I'd like to replace both of them together but I can't find the part. I posted a picture of the two, I believe you called "Thermal Breakers" . The one I broke is the top left that goes right to the positive on the battery. Do you have any idea where I can get replacements.

Help very appreciated.

Lew


----------



## Gaffer222

Lew said:


> Andy-
> I posted this question on another thread but you may be better to ask. I was having a low power situation (12.1 volts) at my battery terminals and though it could be caused by corrosion. I traced the positive battery lead to what I thought was just a terminal block. When I tried to unscrew the wire I broke the post. They were very rusty. By the way, I tested with a DVM right at the breaker and had 13.3 volts so I assume the connection is poor.
> 
> I'd like to replace both of them together but I can't find the part. I posted a picture of the two, I believe you called "Thermal Breakers" . The one I broke is the top left that goes right to the positive on the battery.
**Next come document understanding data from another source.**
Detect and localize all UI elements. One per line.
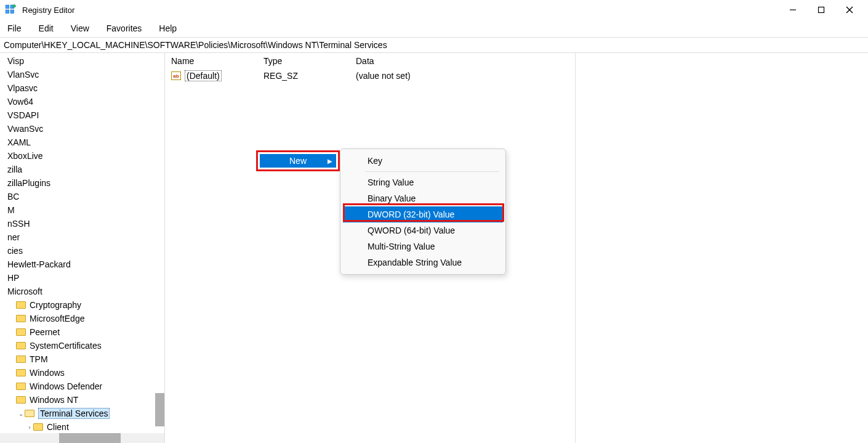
- tree-item[interactable]: cies: [0, 244, 164, 258]
- minimize-button[interactable]: [788, 5, 798, 15]
- svg-rect-3: [10, 10, 14, 14]
- tree-item[interactable]: Vow64: [0, 95, 164, 108]
- tree-item[interactable]: Vlpasvc: [0, 81, 164, 95]
- menu-edit[interactable]: Edit: [36, 22, 56, 35]
- tree-item-label: Terminal Services: [38, 408, 110, 419]
- tree-item-label: HP: [7, 273, 19, 283]
- context-submenu-item[interactable]: Key: [343, 153, 503, 169]
- tree-item[interactable]: XAML: [0, 136, 164, 149]
- folder-icon: [16, 396, 26, 404]
- value-type: REG_SZ: [263, 71, 356, 81]
- tree-item[interactable]: Hewlett-Packard: [0, 258, 164, 271]
- chevron-right-icon[interactable]: ›: [26, 424, 33, 431]
- menu-bar: File Edit View Favorites Help: [0, 20, 868, 37]
- tree-content: VispVlanSvcVlpasvcVow64VSDAPIVwanSvcXAML…: [0, 53, 164, 434]
- svg-rect-6: [819, 7, 824, 13]
- tree-item[interactable]: Windows: [0, 366, 164, 380]
- window-title: Registry Editor: [22, 6, 74, 15]
- close-button[interactable]: [845, 5, 854, 15]
- tree-item-label: nSSH: [7, 219, 30, 229]
- context-submenu-item[interactable]: Binary Value: [343, 190, 503, 206]
- tree-item[interactable]: Peernet: [0, 325, 164, 339]
- tree-item-label: Windows NT: [30, 395, 78, 405]
- folder-icon: [16, 383, 26, 390]
- values-pane: Name Type Data ab(Default)REG_SZ(value n…: [165, 53, 868, 443]
- menu-file[interactable]: File: [5, 22, 24, 35]
- tree-item[interactable]: Microsoft: [0, 285, 164, 298]
- tree-item[interactable]: VlanSvc: [0, 68, 164, 81]
- tree-item[interactable]: zillaPlugins: [0, 176, 164, 190]
- tree-item[interactable]: SystemCertificates: [0, 339, 164, 352]
- tree-item-label: VwanSvc: [7, 124, 43, 134]
- tree-item[interactable]: XboxLive: [0, 149, 164, 163]
- tree-item[interactable]: VSDAPI: [0, 108, 164, 122]
- svg-point-4: [13, 5, 16, 8]
- menu-view[interactable]: View: [68, 22, 92, 35]
- maximize-button[interactable]: [816, 5, 826, 15]
- folder-icon: [16, 315, 26, 322]
- folder-icon: [16, 356, 26, 363]
- tree-item[interactable]: M: [0, 203, 164, 217]
- value-name: (Default): [185, 70, 222, 81]
- tree-item[interactable]: ⌄Terminal Services: [0, 407, 164, 420]
- context-menu-separator: [365, 171, 499, 172]
- context-submenu-new: KeyString ValueBinary ValueDWORD (32-bit…: [340, 148, 506, 275]
- tree-item-label: Windows Defender: [30, 381, 102, 391]
- context-submenu-item[interactable]: QWORD (64-bit) Value: [343, 222, 503, 238]
- tree-item-label: Cryptography: [30, 300, 81, 310]
- context-submenu-item[interactable]: Expandable String Value: [343, 254, 503, 270]
- tree-item[interactable]: HP: [0, 271, 164, 285]
- column-data[interactable]: Data: [356, 56, 868, 66]
- tree-item[interactable]: nSSH: [0, 217, 164, 230]
- tree-item-label: VSDAPI: [7, 110, 39, 120]
- tree-item[interactable]: MicrosoftEdge: [0, 312, 164, 325]
- tree-item[interactable]: Windows NT: [0, 393, 164, 407]
- svg-rect-0: [6, 5, 9, 9]
- tree-item[interactable]: TPM: [0, 352, 164, 366]
- tree-item[interactable]: Cryptography: [0, 298, 164, 312]
- context-menu-item-new[interactable]: New ▶: [260, 154, 336, 168]
- menu-help[interactable]: Help: [156, 22, 179, 35]
- values-divider: [575, 53, 576, 443]
- tree-item-label: Vow64: [7, 97, 33, 107]
- vertical-scrollbar-thumb[interactable]: [155, 393, 164, 426]
- tree-item[interactable]: Windows Defender: [0, 380, 164, 393]
- tree-item-label: Windows: [30, 368, 65, 378]
- tree-item-label: MicrosoftEdge: [30, 314, 84, 323]
- svg-rect-2: [6, 10, 9, 14]
- tree-item[interactable]: ›Client: [0, 420, 164, 434]
- context-menu-new-highlight: New ▶: [256, 150, 340, 171]
- tree-item[interactable]: Visp: [0, 54, 164, 68]
- horizontal-scrollbar[interactable]: [0, 433, 164, 443]
- context-submenu-item[interactable]: DWORD (32-bit) Value: [343, 206, 503, 222]
- tree-item-label: Peernet: [30, 327, 60, 337]
- tree-item-label: Client: [47, 422, 69, 432]
- tree-item[interactable]: VwanSvc: [0, 122, 164, 136]
- column-type[interactable]: Type: [263, 56, 356, 66]
- tree-item[interactable]: zilla: [0, 163, 164, 176]
- context-submenu-item[interactable]: String Value: [343, 174, 503, 190]
- column-name[interactable]: Name: [171, 56, 263, 66]
- value-row[interactable]: ab(Default)REG_SZ(value not set): [165, 69, 868, 83]
- tree-item-label: Vlpasvc: [7, 83, 38, 93]
- menu-favorites[interactable]: Favorites: [104, 22, 145, 35]
- folder-icon: [33, 423, 43, 431]
- title-bar: Registry Editor: [0, 0, 868, 20]
- horizontal-scrollbar-thumb[interactable]: [59, 433, 121, 443]
- folder-icon: [16, 301, 26, 309]
- tree-item-label: VlanSvc: [7, 70, 39, 79]
- tree-item-label: M: [7, 205, 15, 215]
- tree-item-label: SystemCertificates: [30, 341, 102, 351]
- tree-item-label: cies: [7, 246, 23, 256]
- chevron-down-icon[interactable]: ⌄: [17, 410, 25, 417]
- window-controls: [788, 5, 868, 15]
- tree-item[interactable]: BC: [0, 190, 164, 203]
- context-submenu-item[interactable]: Multi-String Value: [343, 238, 503, 254]
- tree-item-label: Hewlett-Packard: [7, 259, 71, 269]
- tree-item-label: BC: [7, 192, 19, 201]
- folder-icon: [25, 410, 34, 417]
- tree-item[interactable]: ner: [0, 230, 164, 244]
- address-bar[interactable]: Computer\HKEY_LOCAL_MACHINE\SOFTWARE\Pol…: [0, 37, 868, 53]
- submenu-arrow-icon: ▶: [328, 158, 332, 165]
- tree-item-label: Microsoft: [7, 287, 42, 296]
Do you have any idea where I can get replacements.
> 
> Help very appreciated.
> 
> Lew


You should be able to buy them at an RV dealer, or may be able to get them at a auto parts store or Marine dealer. If not, here is a link online.

circuit breakers


----------



## CamperAndy

Lew said:


> Andy-
> I posted this question on another thread but you may be better to ask. I was having a low power situation (12.1 volts) at my battery terminals and though it could be caused by corrosion. I traced the positive battery lead to what I thought was just a terminal block. When I tried to unscrew the wire I broke the post. They were very rusty. By the way, I tested with a DVM right at the breaker and had 13.3 volts so I assume the connection is poor.
> 
> I'd like to replace both of them together but I can't find the part. I posted a picture of the two, I believe you called "Thermal Breakers" . The one I broke is the top left that goes right to the positive on the battery. Do you have any idea where I can get replacements.
> 
> Help very appreciated.
> 
> Lew


One is 50 amp and the other is 30 amp. The one that goes to the slide is the 30 amp. NAPA typically has them and they should be cheaper than at the RV store.


----------